Exercise brief
Each line below is to be repeated exactly; any picture is to be left out.

Input
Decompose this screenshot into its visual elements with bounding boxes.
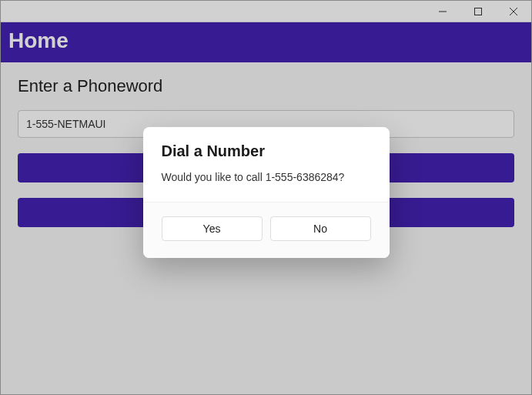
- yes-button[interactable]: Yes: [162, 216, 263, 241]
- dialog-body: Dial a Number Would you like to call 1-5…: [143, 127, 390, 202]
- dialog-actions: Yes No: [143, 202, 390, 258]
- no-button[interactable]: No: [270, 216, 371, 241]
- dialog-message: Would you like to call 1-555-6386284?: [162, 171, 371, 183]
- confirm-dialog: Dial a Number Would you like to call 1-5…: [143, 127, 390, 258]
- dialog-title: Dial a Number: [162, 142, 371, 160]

Solved exercise
Decompose this screenshot into its visual elements with bounding boxes.
- yes-button[interactable]: Yes: [162, 216, 263, 241]
- dialog-body: Dial a Number Would you like to call 1-5…: [143, 127, 390, 202]
- dialog-actions: Yes No: [143, 202, 390, 258]
- no-button[interactable]: No: [270, 216, 371, 241]
- dialog-message: Would you like to call 1-555-6386284?: [162, 171, 371, 183]
- confirm-dialog: Dial a Number Would you like to call 1-5…: [143, 127, 390, 258]
- dialog-title: Dial a Number: [162, 142, 371, 160]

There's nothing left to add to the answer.